[Sca-cooks] Coffyn pan and bread bowls

Phil Troy / G. Tacitus Adamantius adamantius1 at verizon.net
Sat Jan 19 12:10:50 PST 2008


On Jan 19, 2008, at 2:31 PM, Nancy Kiel wrote:

>
> We seem to have wandered far afield from the original discussion.   
> My contention is that one does not need a mold to make a coffin  
> pastry,

True.

> and to use a mold defeats the raison d'etre for making an inedible  
> standing crust.

Also probably true.

>  I agree that not all pie crusts were meant to be inedible.  I don't  
> know enough about period cookware to know if they had pans you could  
> bake a pie in and then remove it, to serve it free-standing.  It  
> would be interesting to see how stiff a paste you can make that  
> would still be edible.

For that matter, how stiff you could make it and still produce a  
smooth, kneadable dough that can be worked over a reasonable period of  
time.

In the end, we're not really going to know for sure, but usually you  
can get a sense from the filling whether it's supposed to keep for a  
period of time, or not. And then there's the fact that some recipes  
specify for you to "make/raise a coffin in a trap", while others  
simply instruct one to make a coffin.

>  As to bread bowls...why do we use them today (I'm not clear as to  
> their purpose)?  If you want period portable food, have a meat pie.   
> Rastons certainly present an argument for filling rolls with butter  
> soaked bread, but translating that into a larger-than-a-roll piece  
> of bread filled with stew is a bit of a stretch.

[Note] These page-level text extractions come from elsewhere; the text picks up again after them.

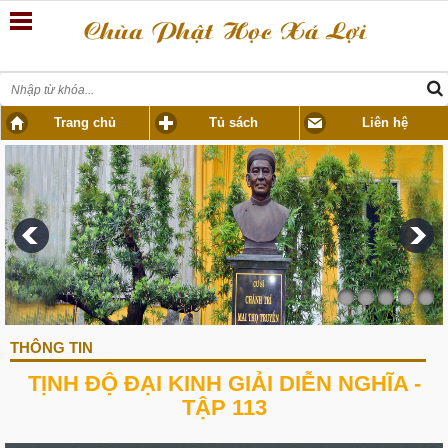
Trang chủ
Tủ sách
Liên hệ
THÔNG TIN
TỊNH ĐỘ ĐẠI KINH GIẢI DIỄN NGHĨA -
TẬP 113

I thought Rastons were relatively large. And apparently I thought  
wrong, or at least not absolutely correct: the 15th century recipe  
doesn't specify size or number of servings. On the other hand, since a  
cover at a feast often served two, it might be considered a large roll.

As for a rationale in period for what we now think of as a bread bowl,  
it's hard to say, since people in period did address a number of the  
issues a bread bowl addresses with trenchers (and later sippets and  
toasts) and pastry in various forms. I think the bread bowl  
(especially when using that name) evolved in someplace like San  
Francisco, long considered one of the great sourdough bread centers of  
the world. Considering this from a business point of view, they're  
usually filling, and probably cheaper than the cioppino (chosen at  
random as  a San Francisco thing) you might fill them with, so you  
might be able to sell a smaller order of cioppino at the same, or even  
a higher, price. See, it's in a bread bowl! And it's _cute_!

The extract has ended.